Current mortgage rates have risen a bit in the past months, but still remain well below their year-ago values, and are keeping millions of homeowners “in the money” for a home refinance to lower rates. Comparing to the start of last year, homeowners can purchase ten percent more home for their dollar, extending purchasing power and driving the home buying economy. The question at hand is whether interest rates will remain this low through 2015 and into 2016. After recent surveys and reports, consumers do not believe they will last much longer. The government-backed survey, known as Fannie Mae, conducted a survey with 96 percent of U.S. consumers thinking mortgage rates have bottomed out and are the best they’ll see for a while.


After reviewing the survey, only 4 percent of consumers believe that interest rates will lower even more this year. After mortgage rates fell below 4 percent in November last year, the average 3-=year rates remained in the 3’s through the first week of June. This has been an 8-month stretch of rates in the 3 percent category. To go along with low rates as well, 15-year rates have been in the 2 percent area, resulting in a large refinance volume climb. Last quarter resulted in the largest amount of conventional mortgages refinance loans than during any time in the last six quarters.


It is also not just conventional loans remaining low; FHA, VA, and USDA loans have all remained similarly low. For the entire past year, FHA loans have remained roughly 0.25 percent lower than Fannie Mae and Freddie Mac backed loans. VA and USDA loans have remained steadily lower at an average approximately at 0.375 percent points lower. The results of low FHA, VA, and USDA loans make it simpler to refinance such loans, as their respective streamline refinance programs require minimum monthly savings. With current mortgage rates being low, it is easier to meet these requirements.
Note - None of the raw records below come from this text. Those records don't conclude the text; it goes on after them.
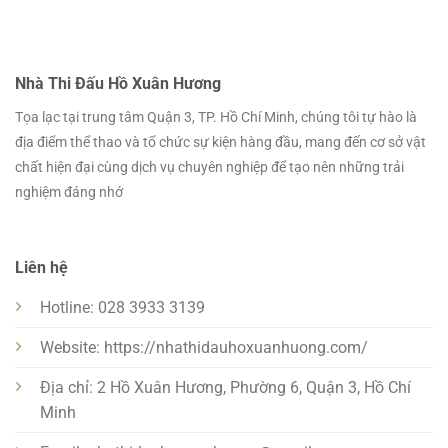
Nhà Thi Đấu Hồ Xuân Hương
Tọa lạc tại trung tâm Quận 3, TP. Hồ Chí Minh, chúng tôi tự hào là
địa điểm thể thao và tổ chức sự kiện hàng đầu, mang đến cơ sở vật
chất hiện đại cùng dịch vụ chuyên nghiệp để tạo nên những trải
nghiệm đáng nhớ
Liên hệ
Hotline: 028 3933 3139
Website: https://nhathidauhoxuanhuong.com/
Địa chỉ: 2 Hồ Xuân Hương, Phường 6, Quận 3, Hồ Chí
Minh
Do not let the survey percentages hinder you from believing rates will continue to drop. Consumers are usually wrong about their guesses of mortgage rates. In last year’s survey, 96 percent of consumers believed that at that time mortgage rates had bottomed out and would spike coming into the second two quarters of the year. Obviously, we have seen mortgage rates continue to drop and a mini-refinance boom begin.
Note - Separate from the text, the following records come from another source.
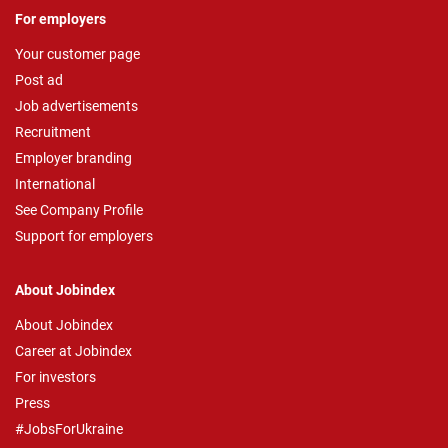
For employers
Your customer page
Post ad
Job advertisements
Recruitment
Employer branding
International
See Company Profile
Support for employers
About Jobindex
About Jobindex
Career at Jobindex
For investors
Press
#JobsForUkraine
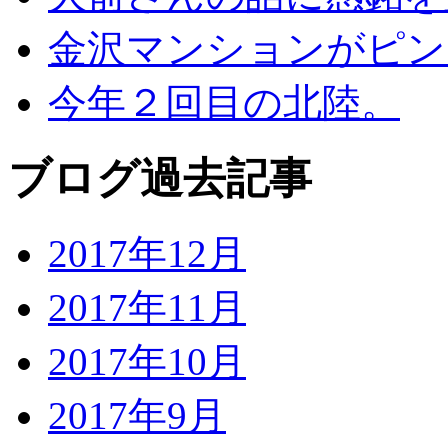
金沢マンションがピン
今年２回目の北陸。
ブログ過去記事
2017年12月
2017年11月
2017年10月
2017年9月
Another thought to take away from the survey is that consumers are bullish towards the housing market. 66 percent of consumers surveyed are saying right now is the good time to buy a home. It is not tough to see why consumers are taking this outlook on the market. Cities that were the hardest hit in last decades crash, are also the ones leading the way towards this decades rebound. As compared to two years ago, in many U.S. cities, home values are up more than 10 percent and the housing market is recovering and making national news since late 2012. Cities such as Phoenix, San Francisco, and Los Angeles are the notable markets leading the charge. Single-family homes in these cities have had their values climb over thirty percent from lows. Condo’s in these markets have fared even better than homes and it is challenging to find a housing metric that doesn’t show solid annual growth. Existing home supply has remained in bull market territory, new home sales continue to expand even as prices rise, and mortgage lenders that exhibits confidence in housing, are expanding loan guidelines. With mortgage rates remaining low, purchasing power is stretched making home affordability extremely high. As we spoke about in other articles, homebuyers have access to a multitude of low and no down payment mortgage loans to help with financing, including the USDA mortgage and no-money-down VA loan. Another mortgage loan we have spoke about is the 3.5% down FHA loan that requires only a 3 percent down payment.


Furthermore, more purchase home loans are getting approved than during any period since 2011, according to Ellie Mae. Buyers not only have access to low-down payment programs, but they’re having an easier time getting to closing. Mortgage rates have climbed since the start of May, but remain low as compared to most of 2014; and, as compared to history. It’s an excellent time to consider a refinance or the purchase of a new home.